I'm trying to figure out where my mistake is. I'm trying to optimize a parameter for a stop-loss type contract with respect to conditional value-at-risk. I have attempted to differentiate with respect to the parameter of interest, but I'm afraid that the final expression is nonsensical. Can anyone spot a mistake in the following calculations?
Assume $X$ is a bounded continuous stochastic variable taking positive values measuring financial losses, with density function $f(x)$. We wish to hedge against losses by insuring parts of this risk: Let \begin{align} I_a(X) = \begin{cases} X, X \leq a, \\ a, X > a.\end{cases}\end{align} For this we pay the premium $\pi_a = (1+\theta)E[X - I_a(X)]$, where $\theta > 0$ is a risk premium. The aim is to find an optimal value for $a$ to minimize the conditional value-at-risk of $I_a(X) + \pi_a$; Let $\alpha \in (0, 1) $ be given, and $q_{\beta}(X) := \inf \{c \mid P(X> c)\leq \alpha \}$ be the $\alpha$-quantile of $X$. The conditional value-at-risk is defined as \begin{align} CVaR_{\alpha}(I_a(X)) := \frac{1}{1-\alpha}\int_{\alpha}^{1}I_a(q_{\beta}(X))\ d\beta. \end{align}
The goal is to solve the following optimization problem: \begin{align} \min_{a} CVaR_{\alpha}(I_a(X) + \pi_a) = \min_{a} CVaR_{\alpha}(I_a(X)) + \pi_a, \end{align} as $CVaR$ is translation invariant. I attempt to do this by differentiating this with respect to $a$. First, I note that
\begin{align} \int_{\alpha}^{1} I_a(q_{\beta}(X))\ d\beta &= \int_{q_{\alpha}}^{sup X} I_a(x)f(x)dx. \end{align}
Moreover, if $a \leq q_{\alpha}(X)$, we get that $CVaR_{\alpha}(I_a(X)) = a$. Assuming then $a > q_{\alpha}(X)$, we get:
\begin{align} \int_{\alpha}^{1} I(q_{\beta}(X))\ d\beta &= \int_{q_{\alpha}}^{a} I_a(x)f(x)dx + \int_{a}^{\sup X} a f(x)dx. \end{align} Differentiating with respect to $a$ gives:
\begin{align} \frac{d}{da} \left[ \int_{q_{\alpha}}^{a} I_a(x)f(x)dx + \int_{a}^{\sup X} a f(x)dx \right] &= I_a(a)f(a) + \frac{d}{da}\left( aP(X\geq a)\right)\\ &= a f(a) + P(X\geq a) - a f(a) \\ &= P(X\geq a), \end{align} using the fundamental theorem of calculus (and assuming continuity of $X$ and hence $I_a(X)$.)

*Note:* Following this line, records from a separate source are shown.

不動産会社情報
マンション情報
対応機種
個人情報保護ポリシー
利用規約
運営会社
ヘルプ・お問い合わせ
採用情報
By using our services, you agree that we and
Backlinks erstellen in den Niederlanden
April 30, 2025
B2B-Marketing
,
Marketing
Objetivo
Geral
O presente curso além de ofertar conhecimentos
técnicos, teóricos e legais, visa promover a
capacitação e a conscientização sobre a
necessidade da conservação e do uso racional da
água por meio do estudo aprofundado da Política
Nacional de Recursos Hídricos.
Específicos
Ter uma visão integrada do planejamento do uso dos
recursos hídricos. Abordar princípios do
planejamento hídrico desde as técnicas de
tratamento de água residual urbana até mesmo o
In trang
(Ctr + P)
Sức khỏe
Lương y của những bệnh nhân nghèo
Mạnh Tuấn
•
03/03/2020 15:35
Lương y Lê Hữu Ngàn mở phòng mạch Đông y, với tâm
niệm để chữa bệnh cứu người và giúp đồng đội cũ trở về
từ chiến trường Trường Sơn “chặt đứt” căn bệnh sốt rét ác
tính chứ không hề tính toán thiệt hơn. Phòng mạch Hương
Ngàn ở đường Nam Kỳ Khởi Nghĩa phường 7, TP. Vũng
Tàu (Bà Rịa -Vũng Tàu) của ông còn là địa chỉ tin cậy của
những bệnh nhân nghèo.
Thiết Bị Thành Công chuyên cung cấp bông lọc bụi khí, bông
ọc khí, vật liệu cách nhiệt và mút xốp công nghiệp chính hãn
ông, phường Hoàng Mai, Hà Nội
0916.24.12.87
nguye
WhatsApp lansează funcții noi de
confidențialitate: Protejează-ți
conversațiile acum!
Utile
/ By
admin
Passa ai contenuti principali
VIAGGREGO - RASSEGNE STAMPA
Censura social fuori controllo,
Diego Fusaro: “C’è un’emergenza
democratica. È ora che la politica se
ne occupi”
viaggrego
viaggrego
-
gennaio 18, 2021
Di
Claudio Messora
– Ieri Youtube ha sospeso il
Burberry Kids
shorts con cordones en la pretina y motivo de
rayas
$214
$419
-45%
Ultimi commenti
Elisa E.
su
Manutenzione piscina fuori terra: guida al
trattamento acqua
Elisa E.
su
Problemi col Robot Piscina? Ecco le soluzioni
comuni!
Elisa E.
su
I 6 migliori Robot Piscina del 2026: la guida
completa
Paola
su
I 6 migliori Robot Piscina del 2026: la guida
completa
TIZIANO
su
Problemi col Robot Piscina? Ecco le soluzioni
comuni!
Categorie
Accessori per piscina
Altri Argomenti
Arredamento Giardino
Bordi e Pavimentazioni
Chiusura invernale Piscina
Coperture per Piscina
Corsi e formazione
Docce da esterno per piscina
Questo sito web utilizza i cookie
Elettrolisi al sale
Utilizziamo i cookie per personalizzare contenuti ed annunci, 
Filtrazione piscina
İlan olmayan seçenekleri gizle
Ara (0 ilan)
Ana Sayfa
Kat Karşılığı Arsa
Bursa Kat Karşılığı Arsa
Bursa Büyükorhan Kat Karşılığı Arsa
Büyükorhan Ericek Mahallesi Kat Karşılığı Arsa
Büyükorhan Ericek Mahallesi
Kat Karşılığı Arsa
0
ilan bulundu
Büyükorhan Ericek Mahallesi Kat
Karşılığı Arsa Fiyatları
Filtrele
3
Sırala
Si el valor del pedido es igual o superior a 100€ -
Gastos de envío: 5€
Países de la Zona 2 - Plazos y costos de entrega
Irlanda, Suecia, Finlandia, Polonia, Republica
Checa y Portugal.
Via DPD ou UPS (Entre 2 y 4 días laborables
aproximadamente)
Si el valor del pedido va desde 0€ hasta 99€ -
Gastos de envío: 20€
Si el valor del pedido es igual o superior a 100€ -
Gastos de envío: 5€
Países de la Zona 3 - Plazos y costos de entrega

On the other hand, \begin{align} \frac{d}{da} E[X-I_a(X)] &= \frac{d}{da} \int_{a}^{\sup X} (x-a) f(x)dx \\ &= a f(a) - af(a) -\int_{a}^{\sup X} f(x) dx \\ &= -P(X\geq a). \end{align}
Puting this together, we get:
\begin{align} \frac{d}{da} \left[ CVaR_{\alpha}(I_a(X)) + \pi_a \right] &= \frac{1}{1-\alpha} P(X\geq a) + -(1+\theta) \cdot P(X \geq a), \\ \end{align}
But this seems suspicious, as setting this equal to $0$ yields $a = \sup X$ or $\frac{1}{1-\alpha} = 1+\theta$.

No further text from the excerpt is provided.